昨日、丸善京都河原町店が今年9月で閉店するニュースが業界に流れました。4月1日だったので、「嘘」かな?と思いましたが、今日も大々的にメディアに取り上げられていましたので、嘘ではないことを知りました。
私がまだ学生だった頃には、京都の大きな本屋さんと言えば、丸善か駸々堂しかありませんでした。それ以外には、京都書院とかオーム社の書店とか、小さな書店が学生の町らしく辻辻にあって…。
その後、ジュンク堂書店、アバンティブックセンター、旭屋書店、紀伊國屋書店といった大きな書店が次々と出来、その間駸々堂が倒産し、その跡地にブックファーストが入り、辻辻の書店が消えていき、と京都の書店マップは激しい変遷を辿ってきました。そして、ついにその変遷の嵐は、老舗京都丸善を飲み込んでしまいました。
京都丸善と言えば、そのカウンターに檸檬をひとつ置いていった梶井基次郎の名作『檸檬』を思い出します。それほど昔から、文人や学者に愛されていた書店でもあり、またその社風が好きで入社した店員の方も現にいらっしゃいます。

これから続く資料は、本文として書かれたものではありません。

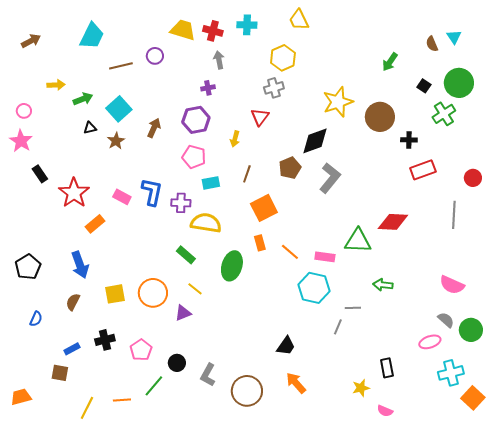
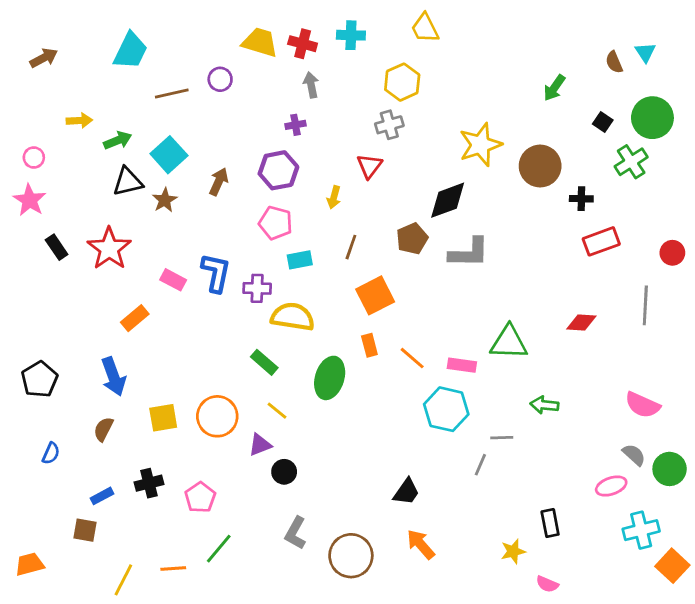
black triangle: (90, 128) -> (128, 182), size x1.6
gray L-shape: (330, 178) -> (469, 253), turned 52
red star: (74, 193) -> (109, 249), moved
red diamond: (393, 222) -> (581, 322), moved, size x0.7
black circle: (177, 363) -> (284, 472), moved

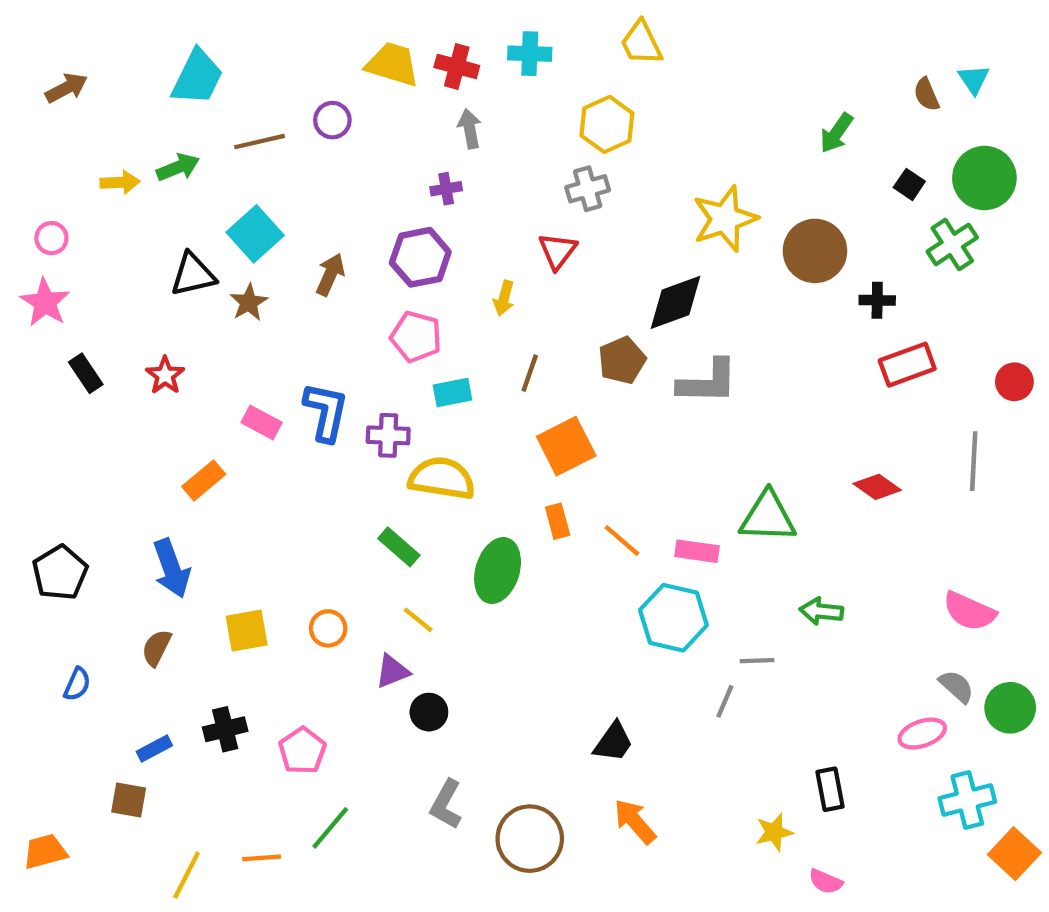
green arrow: (118, 140) -> (178, 167), moved
red star: (109, 249) -> (165, 375), size x0.6
red diamond: (581, 322) -> (877, 487), turned 32
orange circle: (217, 416) -> (328, 628), size x0.6

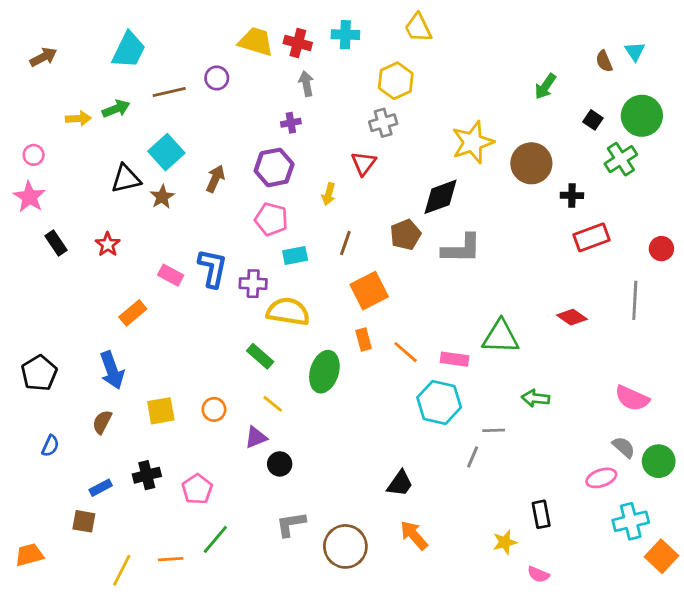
gray L-shape: (446, 804) -> (291, 524), turned 52

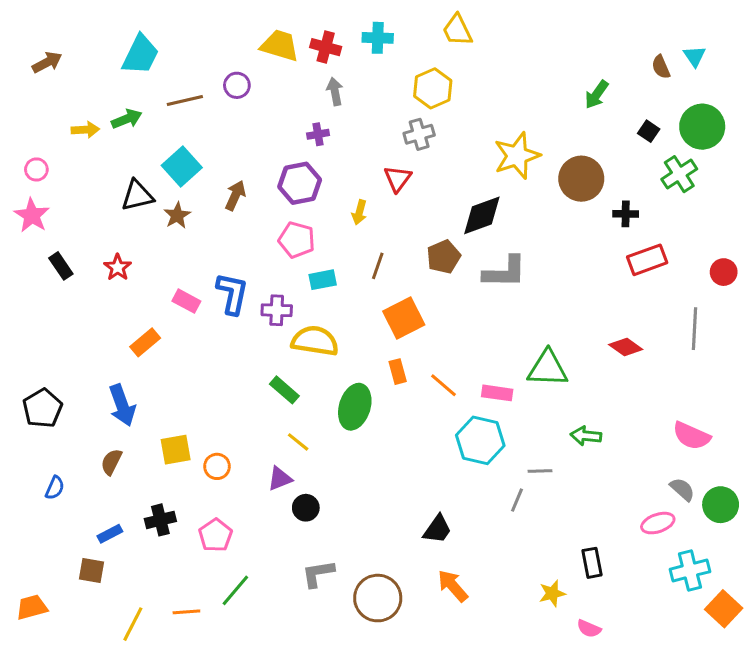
orange circle: (214, 409) -> (217, 466), moved

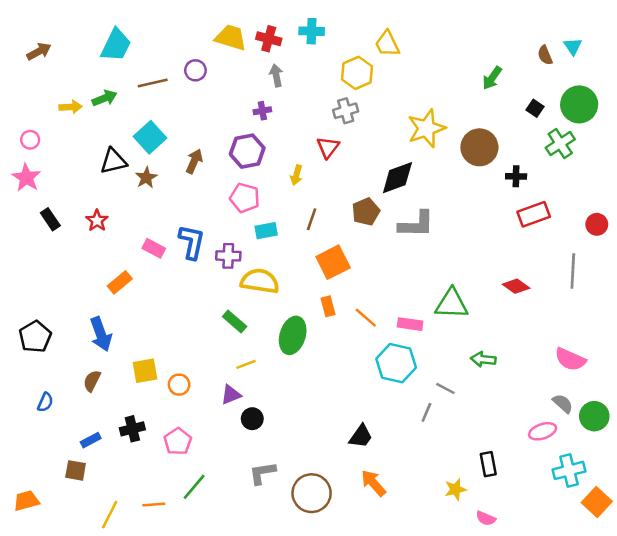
yellow trapezoid: (457, 30) -> (387, 44), moved
yellow line: (298, 442) -> (246, 364), turned -60
gray line: (540, 471) -> (445, 388), turned 30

私ども関西自費出版の会も、毎年1週間ギャラリーを借りて自費出版フェアを開催していました。今年も6月に予定していますが、ぜひ開催を実現して、丸善さんに今もそして昔もお世話になった感謝の気持ちを伝えたいと思います。
しかし、時代の変遷と言ってしまえばそれまでですが、なにか寂しい気がします。